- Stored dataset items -
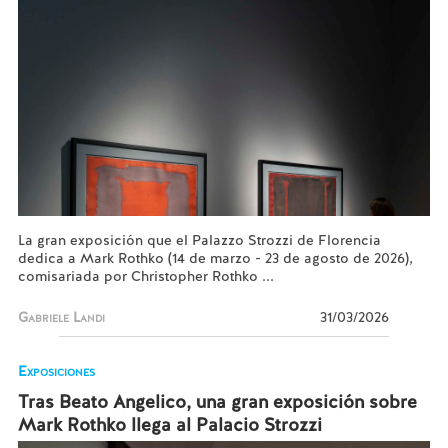
La gran exposición que el Palazzo Strozzi de Florencia
dedica a Mark Rothko (14 de marzo - 23 de agosto de 2026),
comisariada por Christopher Rothko ...
Gabriele Landi
31/03/2026
Exposiciones
Tras Beato Angelico, una gran exposición sobre
Mark Rothko llega al Palacio Strozzi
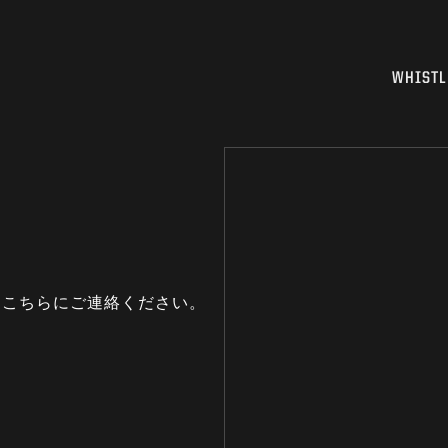
WHISTL
はこちらにご連絡ください。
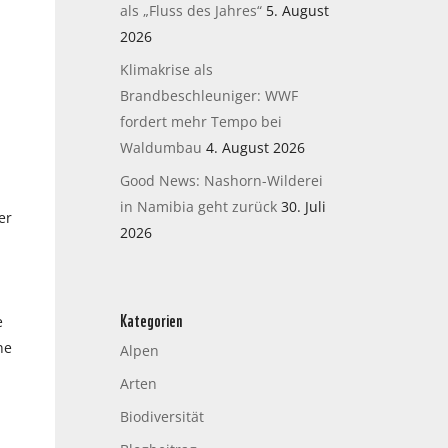
als „Fluss des Jahres“
5. August
2026
Klimakrise als
Brandbeschleuniger: WWF
fordert mehr Tempo bei
Waldumbau
4. August 2026
Good News: Nashorn-Wilderei
in Namibia geht zurück
30. Juli
er
2026
Kategorien
e
ne
Alpen
Arten
Biodiversität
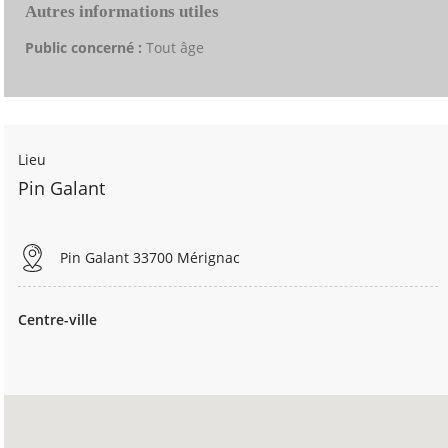
Autres informations utiles
Public concerné :
Tout âge
Lieu
Pin Galant
Pin Galant 33700 Mérignac
Centre-ville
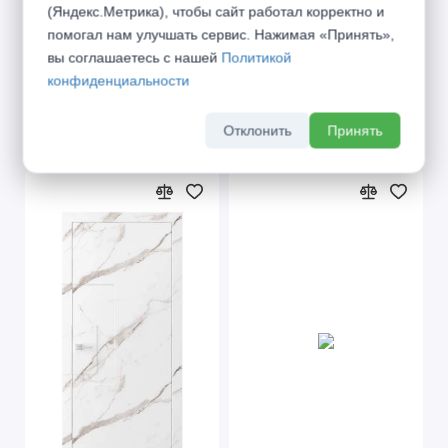
(Яндекс.Метрика), чтобы сайт работал корректно и
помогал нам улучшать сервис. Нажимая «Принять»,
вы соглашаетесь с нашей
Политикой
от 14 735 ₽
от 14 735 ₽
конфиденциальности
Отклонить
Принять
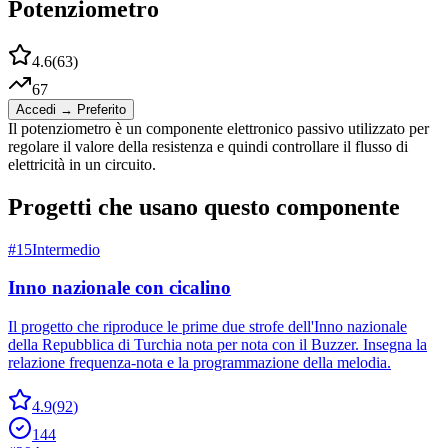
Potenziometro
4.6
(
63
)
67
Accedi → Preferito
Il potenziometro è un componente elettronico passivo utilizzato per
regolare il valore della resistenza e quindi controllare il flusso di
elettricità in un circuito.
Progetti che usano questo componente
#
15
Intermedio
Inno nazionale con cicalino
Il progetto che riproduce le prime due strofe dell'Inno nazionale
della Repubblica di Turchia nota per nota con il Buzzer. Insegna la
relazione frequenza-nota e la programmazione della melodia.
4.9
(
92
)
144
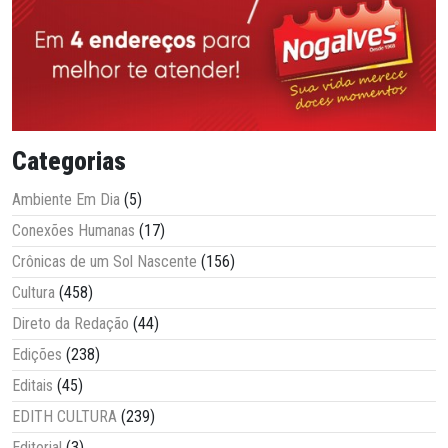
Categorias
Ambiente Em Dia
(5)
Conexões Humanas
(17)
Crônicas de um Sol Nascente
(156)
Cultura
(458)
Direto da Redação
(44)
Edições
(238)
Editais
(45)
EDITH CULTURA
(239)
Editorial
(3)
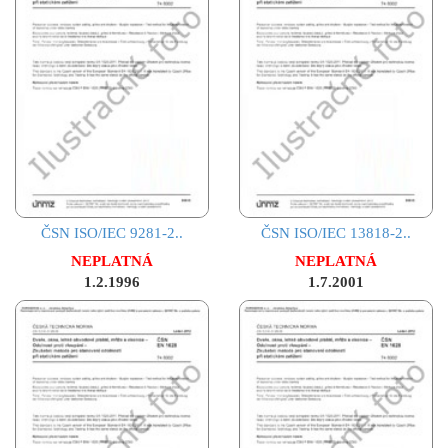
ČSN ISO/IEC 9281-2..
ČSN ISO/IEC 13818-2..
NEPLATNÁ
NEPLATNÁ
1.2.1996
1.7.2001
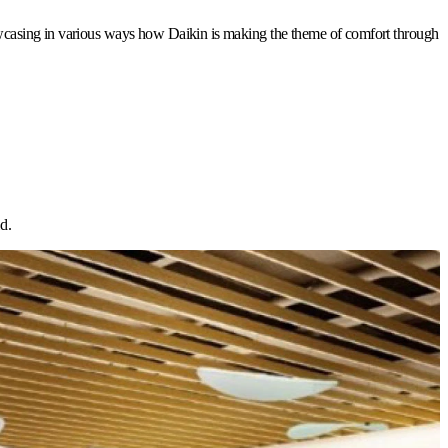
howcasing in various ways how Daikin is making the theme of comfort through
d.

- Your assignment -
The word "nazionale" appears on some lines of the data above; count those lines and give only the total.

- Answer to the problem -
2